These circumstances, as they are altogether independent of
domestic industry, so they necessarily render the efficacy
of its efforts more or less uncertain. In multiplying this
sort of rude produce, therefore, the efficacy of human industry
is not only limited, but uncertain.
In
multiplying another very important sort of rude produce, the
quantity of fish that is brought to market, it is likewise
both limited and uncertain. It is limited by the local situation
of the country, by the proximity or distance of its different
provinces from the sea, by the number of its lakes and rivers,
and by what may be called the fertility or barrenness of those
seas, lakes, and rivers, as to this sort of rude produce.
As population increases, as the annual produce of the land
and labour of the country grows greater and greater, there
come to be more buyers of fish, and those buyers, too, have
a greater quantity and variety of other goods, or, what is
the same thing, the price of a greater quantity and variety
of other goods to buy with.
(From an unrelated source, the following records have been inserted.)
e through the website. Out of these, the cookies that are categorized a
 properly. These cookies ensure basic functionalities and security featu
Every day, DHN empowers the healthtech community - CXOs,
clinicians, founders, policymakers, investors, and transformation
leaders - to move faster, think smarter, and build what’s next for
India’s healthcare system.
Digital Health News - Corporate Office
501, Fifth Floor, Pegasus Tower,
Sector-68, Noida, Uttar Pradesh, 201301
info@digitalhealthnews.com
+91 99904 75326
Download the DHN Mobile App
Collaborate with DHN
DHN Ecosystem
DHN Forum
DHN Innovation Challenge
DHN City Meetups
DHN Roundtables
But it will generally be impossible
to supply the great and extended market without employing
a quantity of labour greater than in proportion to what had
been requisite for supplying the narrow and confined one.
A market which, from requiring only one thousand, comes to
require annually ten thousand tons of fish, can seldom be
supplied without employing more than ten times the quantity
of labour which had before been sufficient to supply it. The
fish must generally be fought for at a greater distance, larger
vessels must be employed, and more expensive machinery of
every kind made use of. The real price of this commodity,
therefore, naturally rises in the progress of improvement.
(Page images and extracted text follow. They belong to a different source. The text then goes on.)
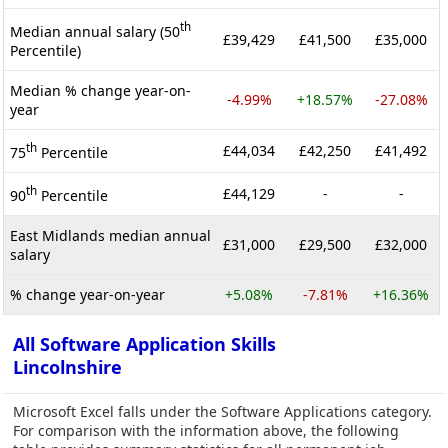
th
Median annual salary (50
£39,429
£41,500
£35,000
Percentile)
Median % change year-on-
-4.99%
+18.57%
-27.08%
year
th
£44,034
£42,250
£41,492
75
Percentile
th
£44,129
-
-
90
Percentile
East Midlands median annual
£31,000
£29,500
£32,000
salary
% change year-on-year
+5.08%
-7.81%
+16.36%
All Software Application Skills
Lincolnshire
Microsoft Excel falls under the Software Applications category.
For comparison with the information above, the following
It has accordingly done so, I believe, more or less in every
country.
Though
the success of a particular day's fishing may be a very uncertain
matter, yet, the local situation of the country being supposed,
the general efficacy of industry in bringing a certain quantity
of fish to market, taking the course of a year, or of several
years together, it may perhaps be thought is certain enough;
and it no doubt is so. As it depends more, however, upon the
local situation of the country than upon the state of its
wealth and industry; as upon this account it may in different
countries be the same in very different periods of improvement,
and very different in the same period; its connection with
the state of improvement is uncertain, and it is of this sort
of uncertainty that I am here speaking.
In
increasing the quantity of the different minerals and metals
which are drawn from the bowels of the earth, that of the
more precious ones particularly, the efficacy of human industry
seems not to be limited, but to be altogether uncertain.
The
quantity of the precious metals which is to be found in any
country is not limited by anything in its local situation,
such as the fertility or barrenness of its own mines. Those
metals frequently abound in countries which possess no mines.
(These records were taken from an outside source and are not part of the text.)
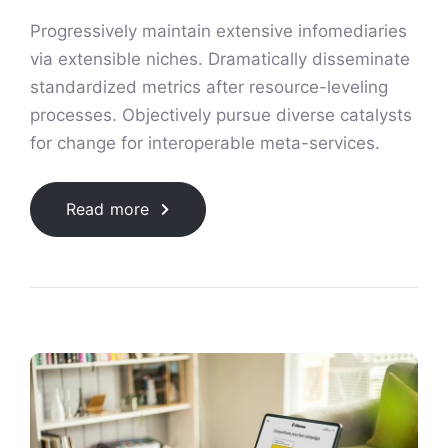
Progressively maintain extensive infomediaries
via extensible niches. Dramatically disseminate
standardized metrics after resource-leveling
processes. Objectively pursue diverse catalysts
for change for interoperable meta-services.
Read more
Their quantity in every particular country seems to depend
upon two different circumstances; first, upon its power of
purchasing, upon the state of its industry, upon the annual
produce of its land and labour, in consequence of which it
can afford to employ a greater or a smaller quantity of labour
and subsistence in bringing or purchasing such superfluities
as gold and silver, either from its own mines or from those
of other countries; and, secondly, upon the fertility or barrenness
of the mines which may happen at any particular time to supply
the commercial world with those metals. The quantity of those
metals in the countries most remote from the mines must be
more or less affected by this fertility or barrenness, on
account of the easy and cheap transportation of those metals,
of their small bulk and great value. Their quantity in China
and Indostan must have been more or less affected by the abundance
of the mines of America.
So
far as their quantity in any particular country depends upon
the former of those two circumstances (the power of purchasing),
their real price, like that of all other luxuries and superfluities,
is likely to rise with the wealth and improvement of the country,
and to fall with its poverty and depression. Countries which
have a great quantity of labour and subsistence to spare can
afford to purchase any particular quantity of those metals
at the expense of a greater quantity of labour and subsistence
than countries which have less to spare.
So
far as their quantity in any particular country depends upon
the latter of those two circumstances (the fertility or barrenness
of the mines which happen to supply the commercial world),
their real price, the real quantity of labour and subsistence
which they will purchase or exchange for, will, no doubt,
sink more or less in proportion to the fertility, and rise
in proportion to the barrenness of those mines.
The
fertility or barrenness of the mines, however, which may happen
at any particular time to supply the commercial world, is
a circumstance which, it is evident, may have no sort of connection
with the state of industry in a particular country. It seems
even to have no very necessary connection with that of the
world in general. As arts and commerce, indeed, gradually
spread themselves over a greater and a greater part of the
earth, the search for new mines, being extended over a wider
surface, may have somewhat a better chance for being successful
than when confined within narrower bounds. The discovery of
new mines, however, as the old ones come to be gradually exhausted,
is a matter of the greatest uncertainty, and such as no human
skill or industry can ensure. All indications, it is acknowledged,
are doubtful, and the actual discovery and successful working
of a new mine can alone ascertain the reality of its value,
or even of its existence. In this search there seem to be
no certain limits either to the possible success or to the
possible disappointment of human industry. In the course of
a century or two, it is possible that new mines may be discovered
more fertile than any that have ever yet been known; and it
is just equally possible the most fertile mine then known
may be more barren than any that was wrought before the discovery
of the mines of America. Whether the one or the other of those
two events may happen to take place is of very little importance
to the real wealth and prosperity of the world, to the real
value of the annual produce of the land and labour of mankind.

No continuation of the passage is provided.